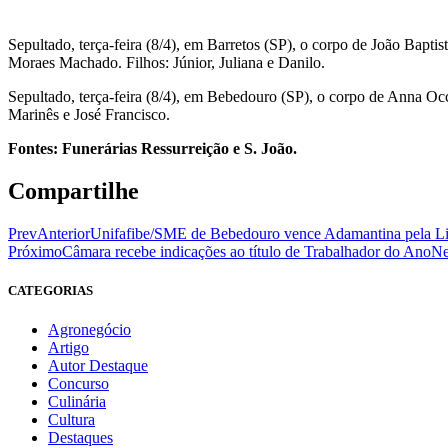
Sepultado, terça-feira (8/4), em Barretos (SP), o corpo de João Bapt
Moraes Machado. Filhos: Júnior, Juliana e Danilo.
Sepultado, terça-feira (8/4), em Bebedouro (SP), o corpo de Anna Oc
Marinês e José Francisco.
Fontes: Funerárias Ressurreição e S. João.
Compartilhe
Prev
Anterior
Unifafibe/SME de Bebedouro vence Adamantina pela Lig
Próximo
Câmara recebe indicações ao título de Trabalhador do Ano
Ne
CATEGORIAS
Agronegócio
Artigo
Autor Destaque
Concurso
Culinária
Cultura
Destaques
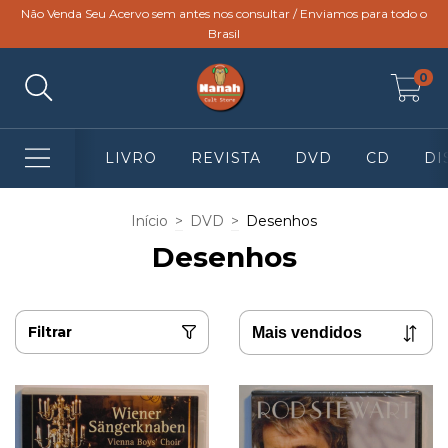
Não Venda Seu Acervo sem antes nos consultar / Enviamos para todo o
Brasil
0
LIVRO
REVISTA
DVD
CD
DI
Início
>
DVD
>
Desenhos
Desenhos
Filtrar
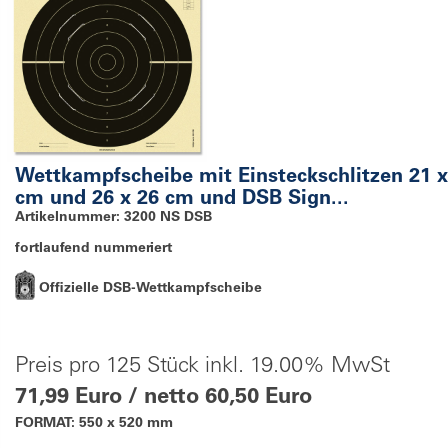
Wettkampfscheibe mit Einsteckschlitzen 21 x
cm und 26 x 26 cm und DSB Sign...
Artikelnummer: 3200 NS DSB
fortlaufend nummeriert
Offizielle DSB-Wettkampfscheibe
Preis pro 125 Stück inkl. 19.00% MwSt
71,99 Euro / netto 60,50 Euro
FORMAT: 550 x 520 mm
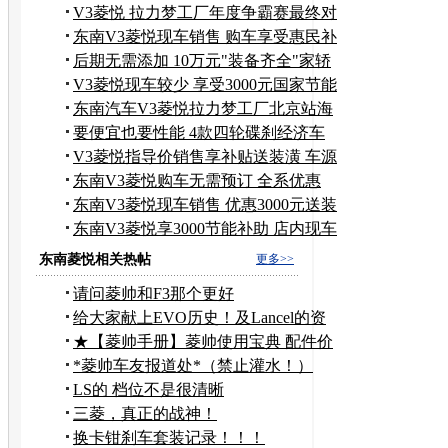
V3菱悦 拉力梦工厂年度争霸赛最终对
决
东南V3菱悦现车销售 购车享受惠民补
贴
后期无需添加 10万元"装备齐全"家轿
推荐
V3菱悦现车较少 享受3000元国家节能
补贴
东南汽车V3菱悦拉力梦工厂北京站海
选报道
要便宜也要性能 4款四轮碟刹经济车
推荐
V3菱悦指导价销售享补贴送装潢 车源
充足
东南V3菱悦购车无需预订 全系优惠
3000元
东南V3菱悦现车销售 优惠3000元送装
潢
东南V3菱悦享3000节能补助 店内现车
供应
东南菱悦相关热帖
更多>>
请问菱帅和F3那个更好
给大家献上EVO历史！及Lancel的资
料/历史！
★【菱帅手册】菱帅使用宝典 配件价
格参考★
*菱帅车友报道处*（禁止灌水！）
LS的 档位不是很清晰
三菱，真正的战神！
换卡钳刹车套装记录！！！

----

Examine each line of the records above and tally those with the string "feira". State the total alone.

2